Я взлез на переднее колесо и заглянул внутрь.

— Нефед! А я сегодня на Калмычке поеду.

Он торопливо всунул между узлами бывший у него в руках мешок и повернул ко мне свое вспотевшее, гладко выбритое лицо с рыжеватыми усами и с синевшим подбородком, по которому упрямо пробивалась из-под кожи жесткими иглами щетина.

— О! Али папаша позволили?

— Позволил. Вчера при мне просил майора, чтобы он велел казаку оседлать. Я с майором и буду ехать.

— Ай да молодцы! Теперича настоящими казаками будете. Ну-ка, покажите им всем, как донцы ездят.

Когда Нефед сказал это, мне представилось, что я и на самом деле кому-то покажу что-то, и я торопливо соскочил с колеса, с нетерпением ожидая, когда это все будет готово, но, вспомнив, что я его хотел спросить о Калмычке, опять забрался на дышло.

— Нефед, а Калмычок где?

— Поить с упряжными повели.

Я опять спрыгнул на землю и побежал на край деревни, чтобы встретить с водопоя Калмычка. Здесь кучками стояли казачьи лошади и громко жевали свою обычную дачу овса, мотая головами и высоко вскидывая торбы, чтобы захватить со дна последние зерна. Казаки суетились вокруг, разбирали седла, оправляли потники. Когда же лошадь, поев овес, неподвижно стояла, понурив голову, они быстро сдергивали торбу и начинали взнуздывать, задирая ей морду и с силой втискивая между зубов железные удила, которые она потом долго жевала, стараясь выбросить языком. Щеголеватые, выхоленные, успевшие уже за поход раздобреть вахмистры, с заломленной набекрень фуражкой, похаживали между рядами и строго поглядывали кругом с сознанием своей начальнической силы и достоинства, делая то тому, то другому из казаков замечания в весьма сильных выражениях.

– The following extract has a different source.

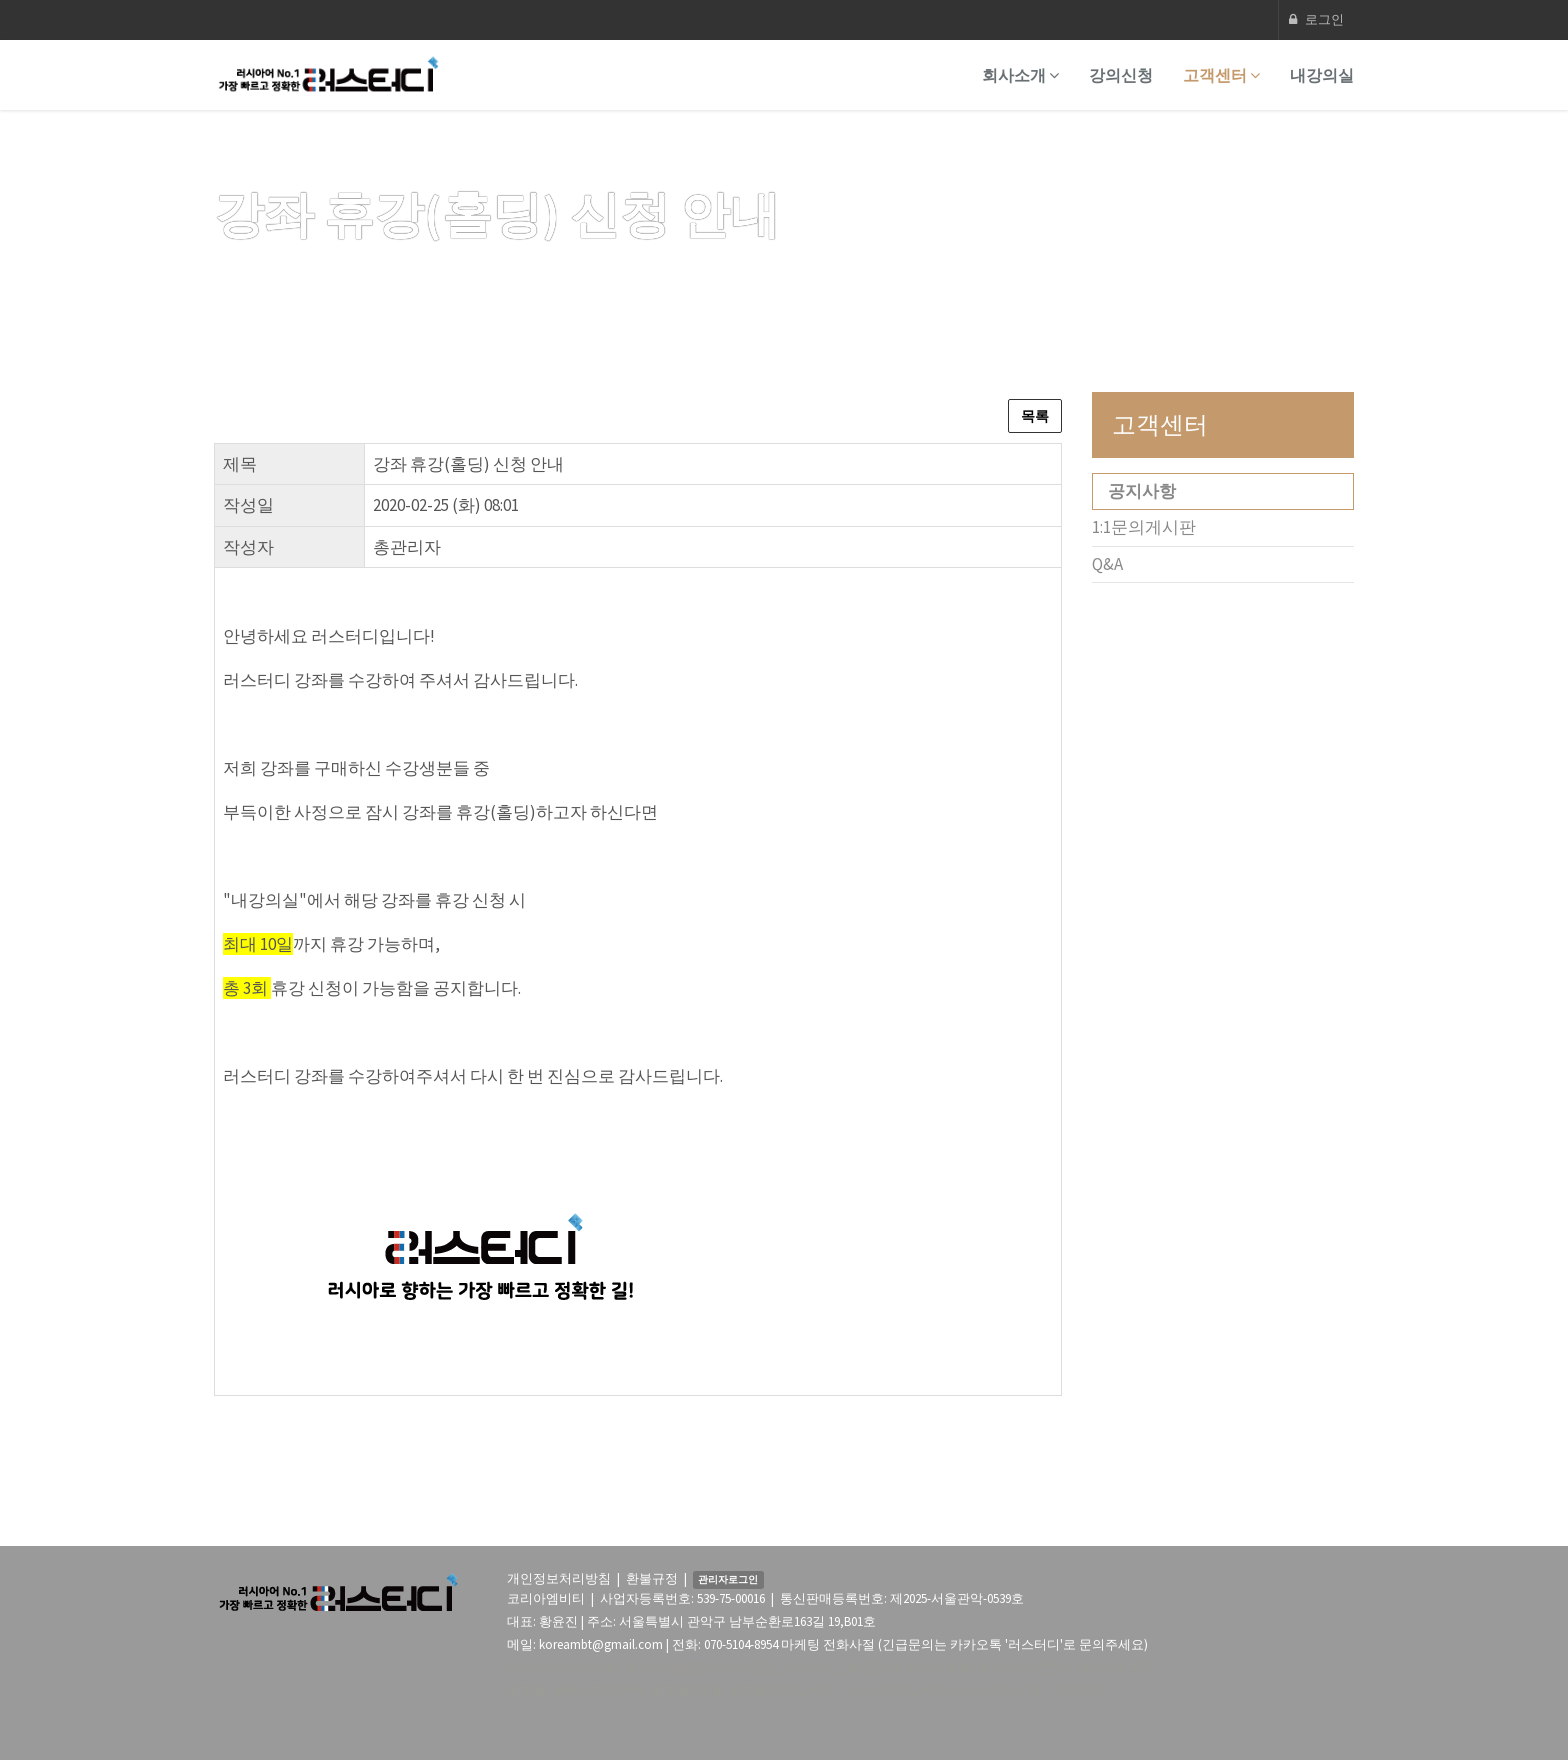 The height and width of the screenshot is (1760, 1568). What do you see at coordinates (1142, 491) in the screenshot?
I see `공지사항` at bounding box center [1142, 491].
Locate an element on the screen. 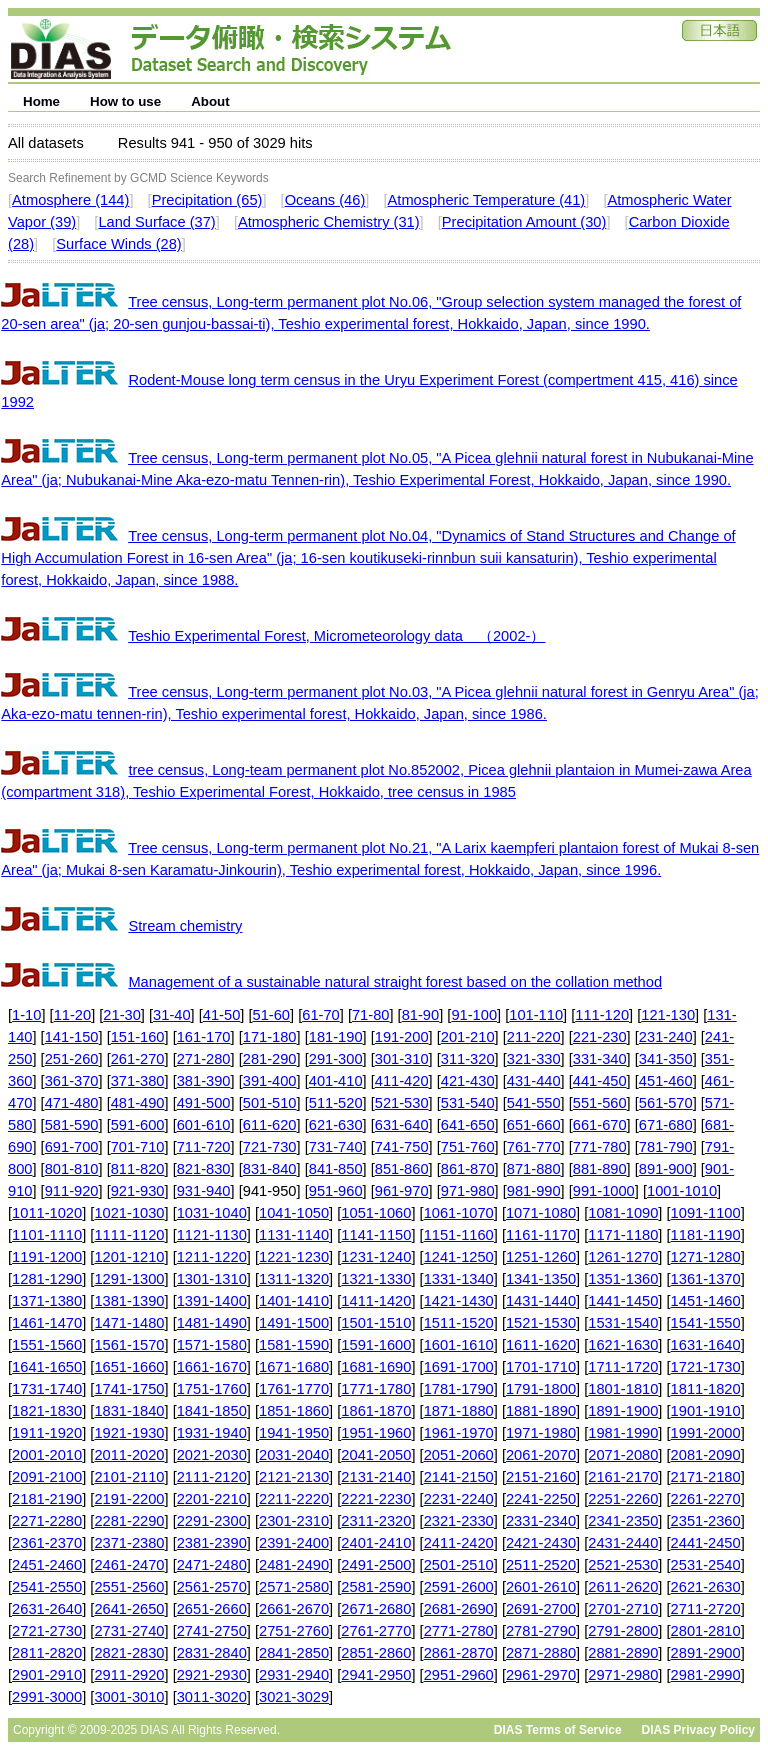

— Никак, седлать? — проговорил возле меня маленький шустрый казачок, поднимая седло и расправляя стремена, чтоб вскинуть его на лошадь.

Недалеко на пригорке действительно показался трубач. Я побежал к нему. Он несколько раз откашлялся, вытер ладонью усы и, слегка раздвинув их, плотно приложил к устью трубы сжатые и в то же время как-то подобранные губы, как будто он с усилием старался удержать невольную улыбку, и, напряженно надув щеки и слегка покраснев, он заиграл. Две небольшие жилы набежали у него на лбу. Он поворачивался то в ту, то в другую сторону, и далеко по полю, и за деревней, и над полком было слышно, как звучала медная труба.